Be kind and gentle. What does that look like? If your body hurts, pay attention to it and take care of it. Rest. Do things that make you happy. Work inside of your gifting and natural talents. Do things that make others happy and bless them. Do good things and think good thoughts of yourself and others. Speak kindly of yourself and others. Don’t put yourself or anyone else down.
If you notice others who seem to be doing better than you- remember. They are on their own journey that has a unique purpose to only them. Your purpose and journey is not and cannot be the same as theirs. So their progress, possessions, looks or life stage cannot be the same as yours either.
Social Media and the Comparison Trap
Social media has spawned a whole new level of comparison making. If I didn’t know any better all of my friends attend endless parties and their free time is spent lounging in bikinis on Caribbean beaches. Or- they are in Disneyland with their perfect children.
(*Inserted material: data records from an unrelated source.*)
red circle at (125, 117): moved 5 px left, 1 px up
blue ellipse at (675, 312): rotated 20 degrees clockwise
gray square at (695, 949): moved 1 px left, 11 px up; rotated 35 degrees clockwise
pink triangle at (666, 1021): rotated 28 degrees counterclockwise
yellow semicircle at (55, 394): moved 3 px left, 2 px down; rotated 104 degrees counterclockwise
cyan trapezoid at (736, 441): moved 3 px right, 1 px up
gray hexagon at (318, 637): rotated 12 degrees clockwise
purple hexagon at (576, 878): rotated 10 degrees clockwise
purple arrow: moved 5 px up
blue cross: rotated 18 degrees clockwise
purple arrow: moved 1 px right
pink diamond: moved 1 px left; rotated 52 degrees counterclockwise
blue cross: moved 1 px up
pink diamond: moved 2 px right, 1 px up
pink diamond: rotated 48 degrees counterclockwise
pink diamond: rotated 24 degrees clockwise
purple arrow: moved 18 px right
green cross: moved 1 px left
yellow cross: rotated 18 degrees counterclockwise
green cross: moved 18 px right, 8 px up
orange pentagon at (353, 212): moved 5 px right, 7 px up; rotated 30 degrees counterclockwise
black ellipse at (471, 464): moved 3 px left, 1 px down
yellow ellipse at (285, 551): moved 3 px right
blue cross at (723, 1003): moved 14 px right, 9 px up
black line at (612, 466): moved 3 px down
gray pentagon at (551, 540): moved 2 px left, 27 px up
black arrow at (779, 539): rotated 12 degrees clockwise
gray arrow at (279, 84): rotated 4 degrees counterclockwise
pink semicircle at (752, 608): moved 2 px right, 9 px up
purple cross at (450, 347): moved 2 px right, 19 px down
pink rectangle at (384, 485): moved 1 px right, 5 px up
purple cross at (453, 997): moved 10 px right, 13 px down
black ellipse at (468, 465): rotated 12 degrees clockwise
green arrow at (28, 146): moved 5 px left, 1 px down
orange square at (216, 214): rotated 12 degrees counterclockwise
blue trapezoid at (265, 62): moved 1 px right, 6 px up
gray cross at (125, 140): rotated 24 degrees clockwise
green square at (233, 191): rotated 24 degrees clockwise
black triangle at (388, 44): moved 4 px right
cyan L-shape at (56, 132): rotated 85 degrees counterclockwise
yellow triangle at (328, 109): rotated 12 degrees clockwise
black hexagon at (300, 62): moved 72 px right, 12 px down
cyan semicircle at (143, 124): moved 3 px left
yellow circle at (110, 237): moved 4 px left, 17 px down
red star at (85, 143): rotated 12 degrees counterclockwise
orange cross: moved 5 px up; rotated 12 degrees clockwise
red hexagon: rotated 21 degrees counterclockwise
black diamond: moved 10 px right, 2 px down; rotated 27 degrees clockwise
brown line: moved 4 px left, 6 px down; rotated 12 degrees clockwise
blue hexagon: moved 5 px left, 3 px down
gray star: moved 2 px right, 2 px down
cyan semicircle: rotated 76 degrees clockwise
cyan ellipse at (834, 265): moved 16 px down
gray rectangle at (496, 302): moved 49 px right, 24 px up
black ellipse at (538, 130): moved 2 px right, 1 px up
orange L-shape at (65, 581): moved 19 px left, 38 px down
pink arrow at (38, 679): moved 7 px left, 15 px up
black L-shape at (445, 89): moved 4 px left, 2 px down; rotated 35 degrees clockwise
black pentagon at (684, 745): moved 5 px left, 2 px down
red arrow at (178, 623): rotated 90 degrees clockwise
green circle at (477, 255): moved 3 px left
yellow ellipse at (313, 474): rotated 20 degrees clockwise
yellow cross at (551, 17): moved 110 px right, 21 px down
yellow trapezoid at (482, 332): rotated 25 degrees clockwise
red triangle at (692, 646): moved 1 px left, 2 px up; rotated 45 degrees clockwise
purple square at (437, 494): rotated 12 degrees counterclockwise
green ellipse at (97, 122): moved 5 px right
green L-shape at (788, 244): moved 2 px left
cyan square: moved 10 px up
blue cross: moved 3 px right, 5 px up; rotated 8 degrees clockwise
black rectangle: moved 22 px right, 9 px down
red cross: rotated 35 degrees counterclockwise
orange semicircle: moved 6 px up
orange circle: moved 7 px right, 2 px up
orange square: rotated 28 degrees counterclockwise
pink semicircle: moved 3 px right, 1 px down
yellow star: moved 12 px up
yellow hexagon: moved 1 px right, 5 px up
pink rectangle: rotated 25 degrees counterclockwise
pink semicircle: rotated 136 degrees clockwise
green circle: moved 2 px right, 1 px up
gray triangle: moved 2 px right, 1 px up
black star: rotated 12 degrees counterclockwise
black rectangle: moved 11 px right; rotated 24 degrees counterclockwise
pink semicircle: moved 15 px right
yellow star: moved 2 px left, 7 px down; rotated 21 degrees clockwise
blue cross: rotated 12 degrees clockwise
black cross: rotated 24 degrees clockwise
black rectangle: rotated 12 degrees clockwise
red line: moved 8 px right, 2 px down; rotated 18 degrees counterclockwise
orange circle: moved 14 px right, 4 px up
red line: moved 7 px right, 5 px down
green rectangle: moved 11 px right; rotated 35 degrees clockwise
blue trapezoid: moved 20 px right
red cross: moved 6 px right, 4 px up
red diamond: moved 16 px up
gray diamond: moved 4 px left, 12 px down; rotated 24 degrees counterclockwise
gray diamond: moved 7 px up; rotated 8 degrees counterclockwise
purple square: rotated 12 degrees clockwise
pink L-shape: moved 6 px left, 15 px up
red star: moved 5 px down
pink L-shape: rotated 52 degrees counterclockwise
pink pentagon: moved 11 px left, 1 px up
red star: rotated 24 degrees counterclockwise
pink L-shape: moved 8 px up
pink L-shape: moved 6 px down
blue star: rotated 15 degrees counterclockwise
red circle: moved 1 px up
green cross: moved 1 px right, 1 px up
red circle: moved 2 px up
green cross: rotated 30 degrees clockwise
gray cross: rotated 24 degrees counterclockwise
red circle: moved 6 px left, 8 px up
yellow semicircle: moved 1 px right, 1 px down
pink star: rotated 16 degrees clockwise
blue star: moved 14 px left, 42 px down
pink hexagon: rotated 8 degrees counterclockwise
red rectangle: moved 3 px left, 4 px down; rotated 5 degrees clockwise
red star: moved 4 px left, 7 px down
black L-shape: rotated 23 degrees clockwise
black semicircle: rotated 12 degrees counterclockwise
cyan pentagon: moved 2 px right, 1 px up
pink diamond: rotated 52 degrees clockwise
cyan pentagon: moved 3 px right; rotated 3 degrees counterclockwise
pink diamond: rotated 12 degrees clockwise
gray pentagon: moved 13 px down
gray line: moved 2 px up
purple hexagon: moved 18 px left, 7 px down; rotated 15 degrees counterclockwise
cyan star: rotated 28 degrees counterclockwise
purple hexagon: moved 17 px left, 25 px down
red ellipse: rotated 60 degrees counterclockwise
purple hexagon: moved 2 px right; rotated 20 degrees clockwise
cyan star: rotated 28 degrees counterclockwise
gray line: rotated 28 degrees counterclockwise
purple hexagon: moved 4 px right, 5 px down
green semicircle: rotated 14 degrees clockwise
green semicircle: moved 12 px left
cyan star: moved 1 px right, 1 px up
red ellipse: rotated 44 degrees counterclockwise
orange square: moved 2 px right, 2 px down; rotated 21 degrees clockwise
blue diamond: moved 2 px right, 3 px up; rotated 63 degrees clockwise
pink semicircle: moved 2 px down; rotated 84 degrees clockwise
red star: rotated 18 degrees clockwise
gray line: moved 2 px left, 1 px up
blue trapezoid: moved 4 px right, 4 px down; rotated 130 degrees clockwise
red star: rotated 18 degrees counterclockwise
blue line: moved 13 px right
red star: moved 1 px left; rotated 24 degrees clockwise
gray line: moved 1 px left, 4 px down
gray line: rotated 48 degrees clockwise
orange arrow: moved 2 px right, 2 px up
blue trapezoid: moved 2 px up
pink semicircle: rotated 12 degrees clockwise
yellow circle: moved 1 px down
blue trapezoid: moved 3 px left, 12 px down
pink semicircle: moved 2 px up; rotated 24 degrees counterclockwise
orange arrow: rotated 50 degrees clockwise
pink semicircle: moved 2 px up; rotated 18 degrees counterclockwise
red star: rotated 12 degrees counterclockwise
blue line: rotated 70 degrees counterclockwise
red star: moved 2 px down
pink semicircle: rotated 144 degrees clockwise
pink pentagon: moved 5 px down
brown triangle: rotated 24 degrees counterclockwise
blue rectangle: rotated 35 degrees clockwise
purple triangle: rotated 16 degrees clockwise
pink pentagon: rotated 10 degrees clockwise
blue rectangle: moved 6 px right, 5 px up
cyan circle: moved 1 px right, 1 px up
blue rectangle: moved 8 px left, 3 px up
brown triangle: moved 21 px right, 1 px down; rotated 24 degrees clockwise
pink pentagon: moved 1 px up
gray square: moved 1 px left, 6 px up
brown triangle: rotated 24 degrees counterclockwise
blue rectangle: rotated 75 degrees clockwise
Avoid social media if it gives you grief seeing too many pictures of your better looking friends on beaches you want to be on. Or just “unfollow”
Compare Yourself To You Yesterday
You can make one comparison- and that is to who you were yesterday. Did you love more than yesterday? Did you laugh more than yesterday? Did you have more fun than yesterday? Did you help more than yesterday? Were you more kind to yourself and others yesterday?